После войны возобновились и попытки открытого сближения католицизма и масонства, ведущую роль в которых стал играть французский иезуит КП. Бертелоо. В 1945–1949 годах он опубликовал серию хорошо документированных статей и книг, опровергавших утверждения католиков о враждебности к ним масонства и обосновывающих возможность примирения («Франкмасоны перед лицом истории», «Франкмасонство и Католическая церковь — перспективы примирения», «Франкмасонство и Католическая церковь — мотивы осуждения»). И хотя процесс этот находился в латентном состоянии, отношение к масонству действительно стало меняться. Показателен в этом плане разговор, который состоялся в августе 1952 году между кардиналом-примасом Австрии Теодором Иннитцером и Бернардом Шейкельбауэром, госсоветником и главой пресс-службы австрийского правительства, и, по совместительству, великим мастером Великой ложи Вены. В ходе беседы, содержание которой было опубликовано в масонском журнале Die Bruderschaft («Братство»), органе Объединённой Великой ложи Германии, кардинал спросил великого мастера:
— Есть ли у вас конкретные претензии к той осторожной позиции, которую занимает Церковь в отношении франкмасонства?

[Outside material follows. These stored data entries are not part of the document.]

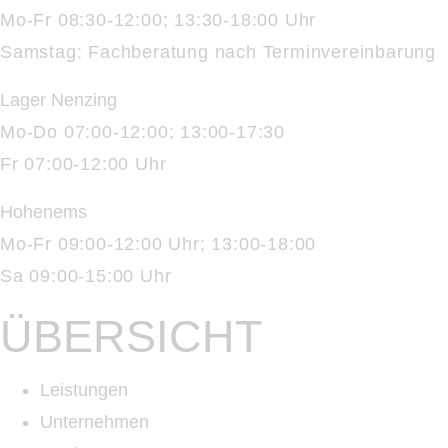
Mo-Fr 08:30-12:00; 13:30-18:00 Uhr
Samstag: Fachberatung nach Terminvereinbarung
Lager Nenzing
Mo-Do 07:00-12:00; 13:00-17:30
Fr 07:00-12:00 Uhr
Hohenems
Mo-Fr 09:00-12:00 Uhr; 13:00-18:00
Sa 09:00-15:00 Uhr
ÜBERSICHT
Leistungen
Unternehmen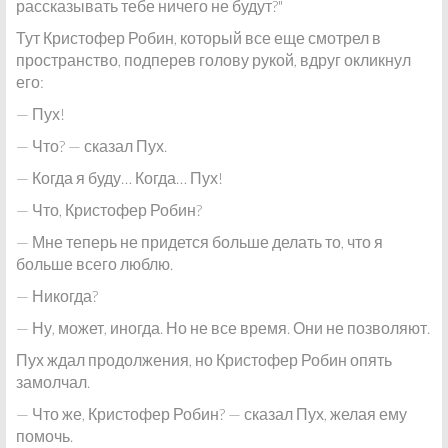
рассказывать тебе ничего не будут?"
Тут Кристофер Робин, который все еще смотрел в
пространство, подперев голову рукой, вдруг окликнул
его:
— Пух!
— Что? — сказал Пух.
— Когда я буду… Когда… Пух!
— Что, Кристофер Робин?
— Мне теперь не придется больше делать то, что я
больше всего люблю.
— Никогда?
— Ну, может, иногда. Но не все время. Они не позволяют.
Пух ждал продолжения, но Кристофер Робин опять
замолчал.
— Что же, Кристофер Робин? — сказал Пух, желая ему
помочь.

— В настоящее время нет, — ответил Шейкельбауэр. — У меня даже такое впечатление, что наша организация встречает больше понимания среди высшего духовенства, нежели среди низшего и некоторых католических несвященнических кругов.
Так, под завесой традиционалистских речей, окружение Пия XII последовательно готовило перемены. Характерны в этом плане высказывания священника Поля Молинари, который в ответ тем, кто считал, что церковь после смерти Пия XII совершила коренной поворот, заявил: «Разрыва не было. Наоборот, и достаточно посмотреть документы собора, в которых содержится более двухсот ссылок на учение Пия XII, это более чем на что-либо другое, за исключением Священного Писания. В течение нескольких лет Его Святейшество работал над исследованиями, подготавливающими Собор. И он прервал эту работу, только когда убедился в том, что католики были недостаточно подготовлены, чтобы поддержать потрясение, которым явился Собор».
Показательны также слова французского исследователя Марселя Клемена: «Этот великий папа не только сделал возможным Второй Ватиканский собор, но он проложил к нему пути. Я лично наблюдал день за днём на Соборе, что многие идеи и устремления, увидевшие свет под куполом Святого Петра, были в реальности предвосхищены в период его понтификата… Коротко говоря, он запустил весь процесс, который должен был продолжаться в период и после Второго Ватиканского собора». О том же писал друг Павла VI французский писатель Жан Гитто: «Новые формы духовности, миссии, катехизации, литургического языка, библейских и экуменических исследований были предложены задолго до Собора. Новый дух в Церкви родился задолго до этого».
Таким образом, в эти годы прогрессисты значительно укрепили свои позиции внутри католицизма, однако они нуждались не просто в лояльном папе, а в таком, который бы открыто провозгласил программу обновления.